The cuisine of Croatia is sumptuously diverse. For it is defined by Croatia’s distinct history and geography – the former bequeathing it with European and Eastern dishes and latter bringing both the Continental and Mediterranean flavours and ingredients to its collective table.
Historically, Croatia as we know it developed on top of the old Illyrian settlements and at various times formed parts of the Austro-Hungarian and Ottoman empires and the Republic of Venice. When the Ottoman forces bit deep into the European soil, their western border hung in Croatia, then part of the Austria-Hungary, which earned it the title of Antemurale Christianitatis or the Bulwark of Christianity.

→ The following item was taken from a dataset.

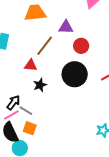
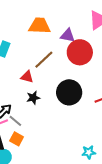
purple triangle: (66, 27) -> (68, 35), moved
red circle: (81, 46) -> (80, 52), moved, size x1.6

The Ottomans occupied its eastern lands for the better parts of 15th to 19th century and whatever else this state of affairs might have meant for my homeland, the one area in which it infinitely enriched the lives of its citizens for centuries to come is food. For it brought the ancient crafts of making sweet and savoury pastries and a particular way of utilising minced meat that is nowadays embodied in super-sweet baklava cakes, burek meat-filled filo pastry, grilled čevapćići and sarma or harambašići – a minced meat mixture wrapped in pickled cabbage or wine leaves.

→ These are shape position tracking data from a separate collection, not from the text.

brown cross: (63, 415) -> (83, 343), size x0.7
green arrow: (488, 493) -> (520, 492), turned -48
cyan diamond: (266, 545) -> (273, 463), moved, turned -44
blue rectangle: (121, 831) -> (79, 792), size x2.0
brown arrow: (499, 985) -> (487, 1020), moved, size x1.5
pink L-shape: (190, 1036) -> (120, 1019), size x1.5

The north and north-western lands took freely from the continental European tradition and combined it with local produce, so that we may delight in an amazing array or dried and cured meats, superb cheeses and cakes and rich meat and vegetable stews. Kulen, my favourite, is a spiced wood-smoked sausage from Slavonia region reminiscent of the best quality chorizo and it proudly takes place among foods that bear the EU awarded certificate of origin. Much loved breaded veal or pork schnitzel also appears in Zagreb’s local cuisine stuffed with cheese and ham and is known as Zagrebački odrezak.
The coastal areas, blessed with bounty of the Adriatic Sea and islands covered in lush herbs and vegetation adapted Illyrian and ancient Green and Roman recipes. Their regional food is of the Mediterranean tradition, its features shared with both Italian and French cuisine. Dishes such as pašticada – a slow-cooked beef marinated with herbs and dried fruits – and recipes with lamb grazed on wild sage, thyme and rosemary that carpet the islands of Kvarner archipelago are a lasting testament to both the historical and geographical attributes of the Croatian coast.
Recently, Croatian cuisine has edged to its world contemporaries, with chefs such as Ana Ugarković, Christian Misirača and Tvrtko Šakota making waves in Croatian culinary circles and generating devotees by the bucket load. This is an exciting time for gourmands, with rustic and traditional dishes rediscovered and new influences interlacing with the old. Many of the leading Croatian chefs have lived and trained abroad and the experience and ideas they brought back benefit every foodie and food-loving visitor to Croatia, as their initially revolutionary recipes seep through the fabric of every-day cooking. What with ingredients and spices from exotic and faraway places becoming widely available in towns and cities of Croatia, who can say what’s to come next from this gastronomic melting pot!